►
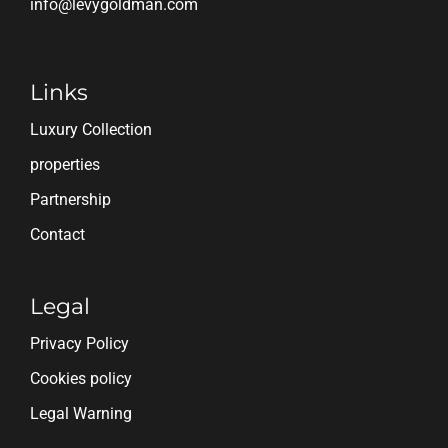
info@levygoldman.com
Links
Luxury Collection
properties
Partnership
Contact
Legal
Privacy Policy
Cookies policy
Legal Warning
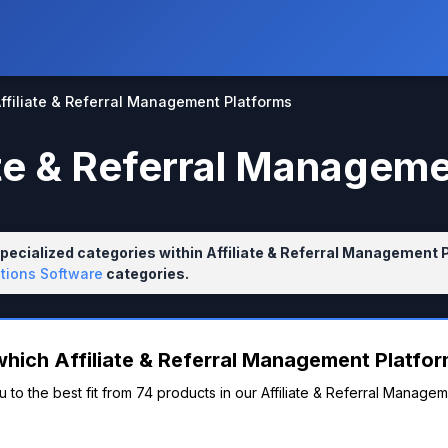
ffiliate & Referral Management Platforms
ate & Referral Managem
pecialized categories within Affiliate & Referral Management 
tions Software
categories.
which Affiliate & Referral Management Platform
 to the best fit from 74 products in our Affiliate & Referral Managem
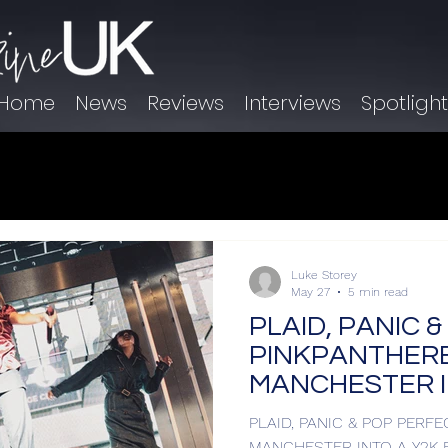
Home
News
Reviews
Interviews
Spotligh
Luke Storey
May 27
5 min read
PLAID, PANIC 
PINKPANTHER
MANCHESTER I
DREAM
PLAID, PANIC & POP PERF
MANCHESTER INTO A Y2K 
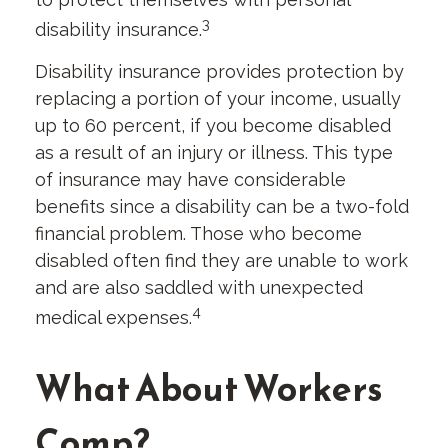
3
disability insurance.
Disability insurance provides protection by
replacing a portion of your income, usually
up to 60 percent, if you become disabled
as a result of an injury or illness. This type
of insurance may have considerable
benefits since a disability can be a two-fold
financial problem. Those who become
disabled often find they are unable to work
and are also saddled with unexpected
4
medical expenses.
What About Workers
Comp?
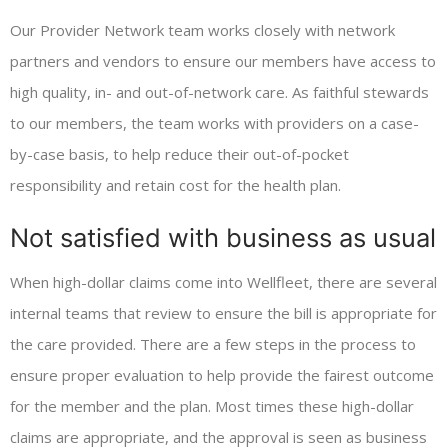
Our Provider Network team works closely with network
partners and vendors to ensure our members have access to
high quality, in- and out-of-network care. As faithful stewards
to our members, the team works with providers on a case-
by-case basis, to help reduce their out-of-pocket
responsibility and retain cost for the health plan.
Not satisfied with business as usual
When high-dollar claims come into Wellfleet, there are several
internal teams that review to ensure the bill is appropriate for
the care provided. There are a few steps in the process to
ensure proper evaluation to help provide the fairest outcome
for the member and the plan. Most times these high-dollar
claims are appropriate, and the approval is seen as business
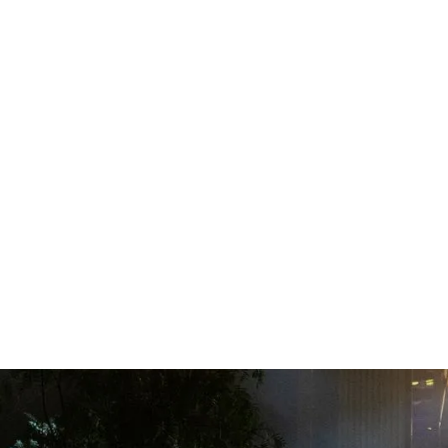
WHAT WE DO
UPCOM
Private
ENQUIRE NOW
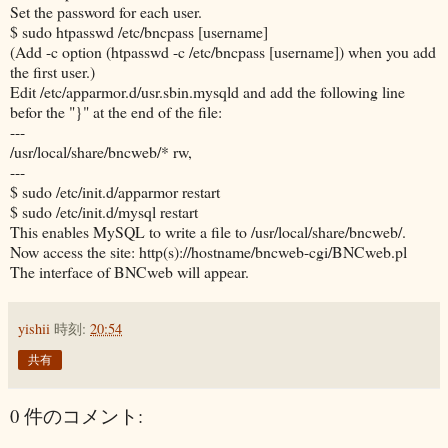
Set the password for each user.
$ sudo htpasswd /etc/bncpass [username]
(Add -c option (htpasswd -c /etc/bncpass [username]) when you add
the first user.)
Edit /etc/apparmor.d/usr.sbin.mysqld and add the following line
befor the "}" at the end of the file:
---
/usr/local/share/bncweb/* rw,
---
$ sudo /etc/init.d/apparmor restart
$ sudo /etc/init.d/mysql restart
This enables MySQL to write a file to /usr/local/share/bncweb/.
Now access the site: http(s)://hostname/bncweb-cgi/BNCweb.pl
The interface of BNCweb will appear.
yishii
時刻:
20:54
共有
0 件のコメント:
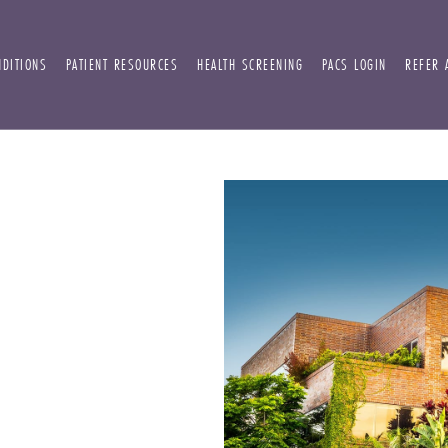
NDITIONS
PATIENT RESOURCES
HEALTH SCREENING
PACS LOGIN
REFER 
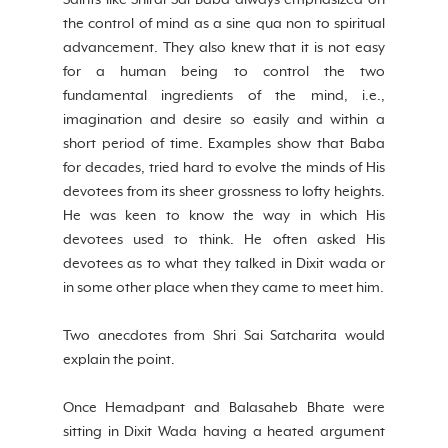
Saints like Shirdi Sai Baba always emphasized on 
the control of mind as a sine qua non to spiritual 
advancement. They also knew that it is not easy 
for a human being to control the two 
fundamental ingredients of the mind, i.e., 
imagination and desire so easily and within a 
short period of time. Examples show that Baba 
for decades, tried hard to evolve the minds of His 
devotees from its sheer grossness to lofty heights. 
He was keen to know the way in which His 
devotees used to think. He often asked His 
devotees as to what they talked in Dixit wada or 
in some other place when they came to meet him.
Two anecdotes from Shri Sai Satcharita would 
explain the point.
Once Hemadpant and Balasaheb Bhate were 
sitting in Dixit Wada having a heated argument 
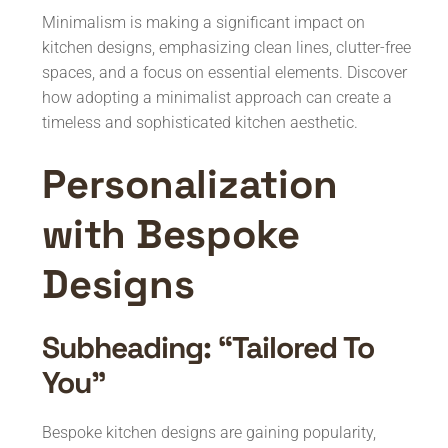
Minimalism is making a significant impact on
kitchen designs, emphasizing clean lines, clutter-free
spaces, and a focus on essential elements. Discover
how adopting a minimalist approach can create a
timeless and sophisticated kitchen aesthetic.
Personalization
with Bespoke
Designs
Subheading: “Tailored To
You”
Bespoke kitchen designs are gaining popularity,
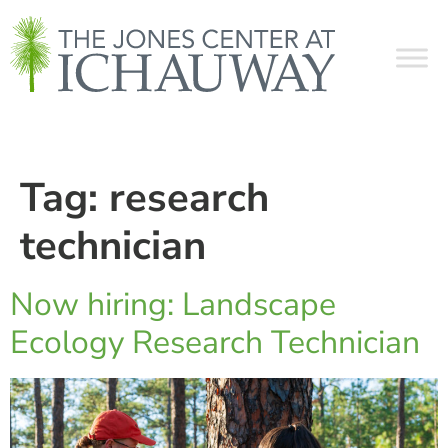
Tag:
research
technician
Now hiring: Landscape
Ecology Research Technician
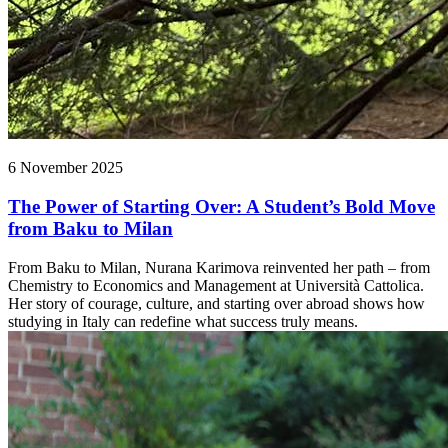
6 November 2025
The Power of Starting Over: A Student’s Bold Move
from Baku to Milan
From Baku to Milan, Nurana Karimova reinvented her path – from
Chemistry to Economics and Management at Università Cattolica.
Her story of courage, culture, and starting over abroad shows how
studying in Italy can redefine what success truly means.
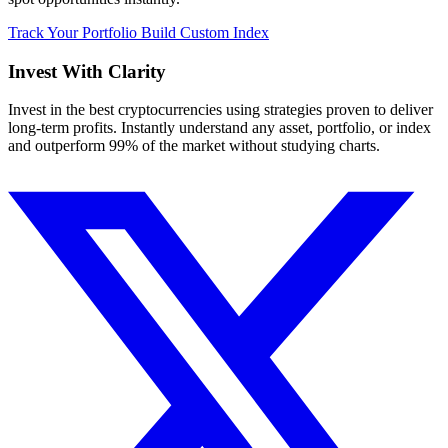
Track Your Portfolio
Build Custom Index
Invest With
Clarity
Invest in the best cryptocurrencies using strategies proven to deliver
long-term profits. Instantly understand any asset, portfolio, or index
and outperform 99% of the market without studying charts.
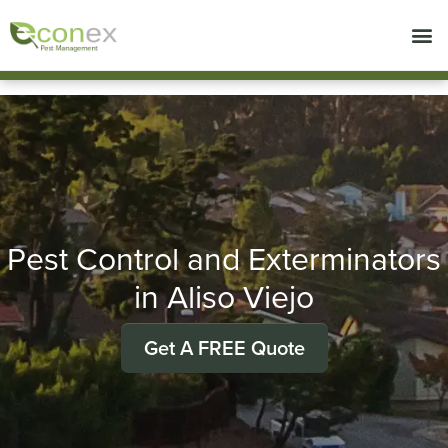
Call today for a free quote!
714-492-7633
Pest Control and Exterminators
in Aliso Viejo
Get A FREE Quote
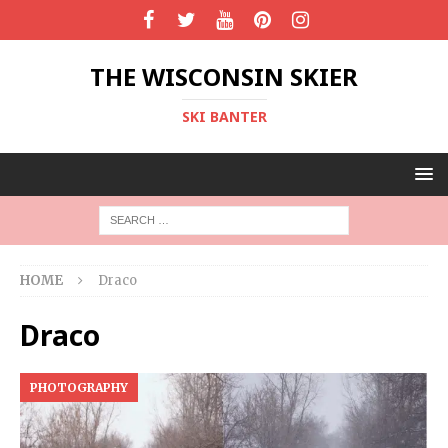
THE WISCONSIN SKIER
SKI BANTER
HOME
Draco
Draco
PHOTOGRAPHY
◄
» WORK TASK
Please repeat the lines of the material above exactly, starting with the line that contains "the first user.)" and ending with the line that contains "Invest in the". Leave the pictures out.

» RESULT OF THE EXERCISE
the first user.)
Edit /etc/apparmor.d/usr.sbin.mysqld and add the following line
befor the "}" at the end of the file:
---
/usr/local/share/bncweb/* rw,
---
$ sudo /etc/init.d/apparmor restart
$ sudo /etc/init.d/mysql restart
This enables MySQL to write a file to /usr/local/share/bncweb/.
Now access the site: http(s)://hostname/bncweb-cgi/BNCweb.pl
The interface of BNCweb will appear.
yishii
時刻:
20:54
共有
0 件のコメント:
NDITIONS
PATIENT RESOURCES
HEALTH SCREENING
PACS LOGIN
REFER 
Saints like Shirdi Sai Baba always emphasized on 
the control of mind as a sine qua non to spiritual 
advancement. They also knew that it is not easy 
for a human being to control the two 
fundamental ingredients of the mind, i.e., 
imagination and desire so easily and within a 
short period of time. Examples show that Baba 
for decades, tried hard to evolve the minds of His 
devotees from its sheer grossness to lofty heights. 
He was keen to know the way in which His 
devotees used to think. He often asked His 
devotees as to what they talked in Dixit wada or 
in some other place when they came to meet him.
Two anecdotes from Shri Sai Satcharita would 
explain the point.
Once Hemadpant and Balasaheb Bhate were 
sitting in Dixit Wada having a heated argument 
Minimalism is making a significant impact on
kitchen designs, emphasizing clean lines, clutter-free
spaces, and a focus on essential elements. Discover
how adopting a minimalist approach can create a
timeless and sophisticated kitchen aesthetic.
Personalization
with Bespoke
Designs
Subheading: “Tailored To
You”
Bespoke kitchen designs are gaining popularity,
Tag:
research
technician
Now hiring: Landscape
Ecology Research Technician
6 November 2025
The Power of Starting Over: A Student’s Bold Move
from Baku to Milan
From Baku to Milan, Nurana Karimova reinvented her path – from
Chemistry to Economics and Management at Università Cattolica.
Her story of courage, culture, and starting over abroad shows how
studying in Italy can redefine what success truly means.
Track Your Portfolio
Build Custom Index
Invest With
Clarity
Invest in the best cryptocurrencies using strategies proven to deliver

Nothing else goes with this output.